> WHAT YOU ARE ASKED TO DO: For each line of the data below that contains "アメリカン", return that line.

---------- RECORDS TO USE

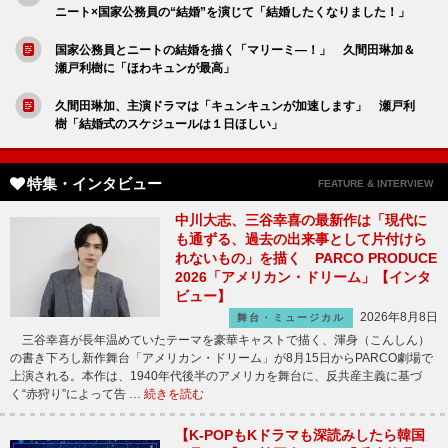
ニート×国家公務員の“結婚”を演じて「結婚したくなりました！」
国家公務員とニートの結婚を描く「マリーミ―！」 久間田琳加＆
瀬戸利樹に「ほわキュンが最高」
久間田琳加、主演ドラマは「キュンキュンが加速します」 瀬戸利
樹「結婚式のスケジュールは１日ほしい」
特集・インタビュー
FEATURE & INTERVIEW
中川大志、三谷幸喜の最新作は「現代に
も通ずる、過去の出来事として片付けら
れないもの」を描く PARCO PRODUCE
2026「アメリカン・ドリーム」【インタ
ビュー】
2026年8月8日
舞台・ミュージカル
三谷幸喜が長年温めていたテーマを豪華キャストで描く、渾身（こんしん）
の書き下ろし新作舞台「アメリカン・ドリーム」が8月15日からPARCO劇場で
上演される。本作は、1940年代後半のアメリカを舞台に、反共産主義に基づ
く“赤狩り”によって告 …
続きを読む
【K-POPもKドラマも深読みしたら韓国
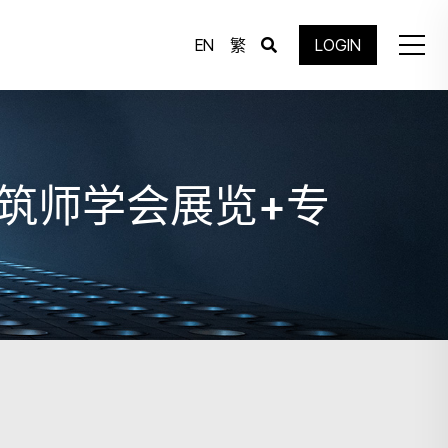
EN
繁
LOGIN
建筑师学会展览+专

--------------------

> EXERCISE RESPONSE:
2026「アメリカン・ドリーム」【インタ
の書き下ろし新作舞台「アメリカン・ドリーム」が8月15日からPARCO劇場で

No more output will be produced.